Malta seems not to belong to the European family of nations. It gets gas from Azerbaijan, gives away hospitals to con men like Vitals and sells EU citizenship to Russian, Chinese and Arab oligarchs and to African and central European dictators and their families. It is completely isolated in the European EU family as the EP plenary vote on golden passports and visas demonstrated. Is it time to eliminate the sale of passports forever. Even Bernard Grech seems to wish to retain the system, shame on him too. It should go.

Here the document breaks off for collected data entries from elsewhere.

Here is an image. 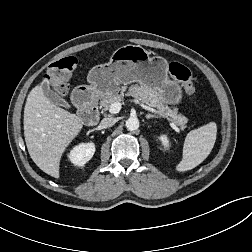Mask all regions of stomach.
Segmentation results:
<instances>
[{
  "label": "stomach",
  "instance_id": "1",
  "mask_svg": "<svg viewBox=\"0 0 252 252\" xmlns=\"http://www.w3.org/2000/svg\"><path fill=\"white\" fill-rule=\"evenodd\" d=\"M89 85H80L74 92H87L102 98L116 95L120 84L138 82L163 96L164 104L177 105L183 94L181 86L168 77V62L150 56L139 45H125L113 52L110 61L93 67L87 76Z\"/></svg>",
  "mask_w": 252,
  "mask_h": 252
}]
</instances>
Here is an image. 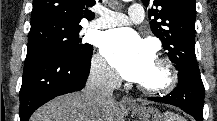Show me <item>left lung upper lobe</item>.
<instances>
[{
    "mask_svg": "<svg viewBox=\"0 0 217 121\" xmlns=\"http://www.w3.org/2000/svg\"><path fill=\"white\" fill-rule=\"evenodd\" d=\"M148 7L150 27L178 70L200 74L194 50L196 0H142Z\"/></svg>",
    "mask_w": 217,
    "mask_h": 121,
    "instance_id": "obj_1",
    "label": "left lung upper lobe"
}]
</instances>
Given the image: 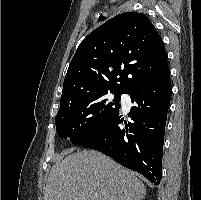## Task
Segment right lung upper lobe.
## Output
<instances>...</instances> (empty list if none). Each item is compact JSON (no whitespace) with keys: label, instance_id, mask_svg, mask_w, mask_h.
I'll return each instance as SVG.
<instances>
[{"label":"right lung upper lobe","instance_id":"cb5924a9","mask_svg":"<svg viewBox=\"0 0 201 200\" xmlns=\"http://www.w3.org/2000/svg\"><path fill=\"white\" fill-rule=\"evenodd\" d=\"M168 70L162 39L149 18L122 13L81 42L66 73L60 103L98 91L130 94Z\"/></svg>","mask_w":201,"mask_h":200}]
</instances>
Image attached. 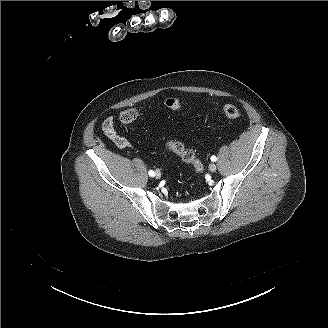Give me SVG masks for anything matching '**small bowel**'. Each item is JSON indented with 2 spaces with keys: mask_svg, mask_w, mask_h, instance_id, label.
I'll return each instance as SVG.
<instances>
[{
  "mask_svg": "<svg viewBox=\"0 0 328 328\" xmlns=\"http://www.w3.org/2000/svg\"><path fill=\"white\" fill-rule=\"evenodd\" d=\"M102 127L103 129L112 136V138L114 139V141L122 148H125V147H130V143L123 139V138H120L118 136L115 135V132H114V122H113V119L112 117H108L104 120L103 124H102ZM109 130L111 131V133H109Z\"/></svg>",
  "mask_w": 328,
  "mask_h": 328,
  "instance_id": "c3829d8e",
  "label": "small bowel"
}]
</instances>
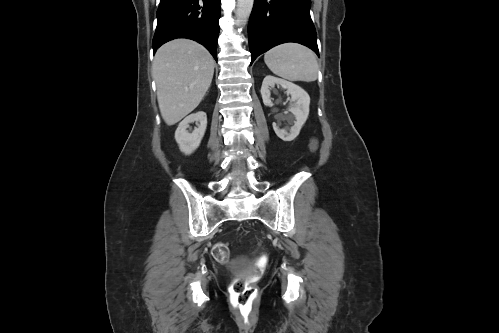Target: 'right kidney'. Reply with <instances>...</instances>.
Wrapping results in <instances>:
<instances>
[{"label": "right kidney", "mask_w": 499, "mask_h": 333, "mask_svg": "<svg viewBox=\"0 0 499 333\" xmlns=\"http://www.w3.org/2000/svg\"><path fill=\"white\" fill-rule=\"evenodd\" d=\"M196 122L197 128L192 133L187 131L190 123ZM207 127V116L203 111L187 116L175 131V140L179 145L181 152L189 155L193 153L200 145Z\"/></svg>", "instance_id": "right-kidney-1"}]
</instances>
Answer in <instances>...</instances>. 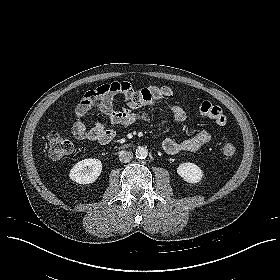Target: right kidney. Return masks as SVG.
<instances>
[{
    "mask_svg": "<svg viewBox=\"0 0 280 280\" xmlns=\"http://www.w3.org/2000/svg\"><path fill=\"white\" fill-rule=\"evenodd\" d=\"M101 170L102 164L98 159L88 158L76 163L69 176L70 179L79 184H90L97 180Z\"/></svg>",
    "mask_w": 280,
    "mask_h": 280,
    "instance_id": "obj_1",
    "label": "right kidney"
}]
</instances>
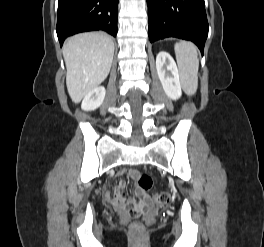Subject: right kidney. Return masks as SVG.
Here are the masks:
<instances>
[{
    "instance_id": "obj_1",
    "label": "right kidney",
    "mask_w": 264,
    "mask_h": 247,
    "mask_svg": "<svg viewBox=\"0 0 264 247\" xmlns=\"http://www.w3.org/2000/svg\"><path fill=\"white\" fill-rule=\"evenodd\" d=\"M106 90L103 86L96 87L83 99L81 108L84 111H93L100 107L104 101Z\"/></svg>"
}]
</instances>
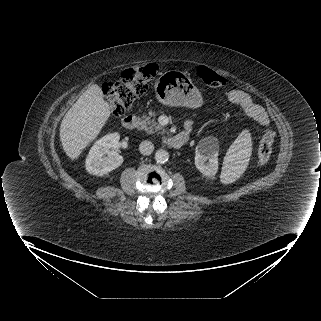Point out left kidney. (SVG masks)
Wrapping results in <instances>:
<instances>
[{"instance_id":"1","label":"left kidney","mask_w":321,"mask_h":321,"mask_svg":"<svg viewBox=\"0 0 321 321\" xmlns=\"http://www.w3.org/2000/svg\"><path fill=\"white\" fill-rule=\"evenodd\" d=\"M218 152L219 147L217 144V140L214 137H207L200 141L196 146L195 166L203 175L212 177L217 173ZM206 161L208 162L205 163ZM245 169L246 167L244 168V171Z\"/></svg>"}]
</instances>
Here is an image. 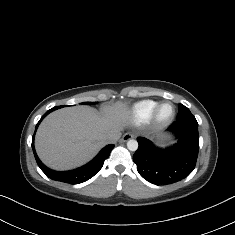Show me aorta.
Instances as JSON below:
<instances>
[{
    "mask_svg": "<svg viewBox=\"0 0 235 235\" xmlns=\"http://www.w3.org/2000/svg\"><path fill=\"white\" fill-rule=\"evenodd\" d=\"M138 147H139V145H138V142L136 140L130 139L127 142V148L130 151H136L138 149Z\"/></svg>",
    "mask_w": 235,
    "mask_h": 235,
    "instance_id": "1",
    "label": "aorta"
}]
</instances>
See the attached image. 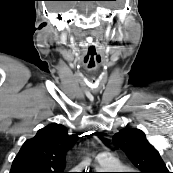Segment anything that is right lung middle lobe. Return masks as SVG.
<instances>
[{
  "label": "right lung middle lobe",
  "instance_id": "obj_1",
  "mask_svg": "<svg viewBox=\"0 0 173 173\" xmlns=\"http://www.w3.org/2000/svg\"><path fill=\"white\" fill-rule=\"evenodd\" d=\"M19 173H28L27 171H19Z\"/></svg>",
  "mask_w": 173,
  "mask_h": 173
}]
</instances>
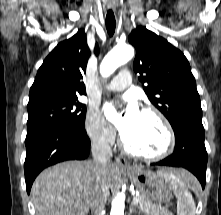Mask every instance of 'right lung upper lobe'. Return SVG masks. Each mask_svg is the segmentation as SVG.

Is Malta European? Should the EU kick us out? Ignoring European values by having biased national TV and radio; by letting a journalist be murdered; by giving jobs, tenders, lands and other benefits to party friends and financers; by letting oligarchs berth their yachts and their bank accounts and penthouses; by letting Mafia use gambling companies to launder their money; by letting companies escape their tax dues to European countries through empty holding companies; by letting wealthy foreigners escape wealth taxes and income taxes in their countries to pretend to come to Malta and pay only 15 per cent on what they transfer to Malta.

The present government is guilty on all these fronts. If they win with a large majority, we probably will show that we are not European enough to form part of the EU. All Malta would have failed to live up to the dilemma facing all Europeans.

Even Poland and Hungary seem to have changed course out of fear of their Russian neighbour. They remember Prague 1968 and Hungary 1956 with Russian tanks invading. Distance to Russia does not absolve us of our solidarity duty with our fellow EU member states to defend our values. Voting in a government unwilling to do so makes us a country one is ashamed of.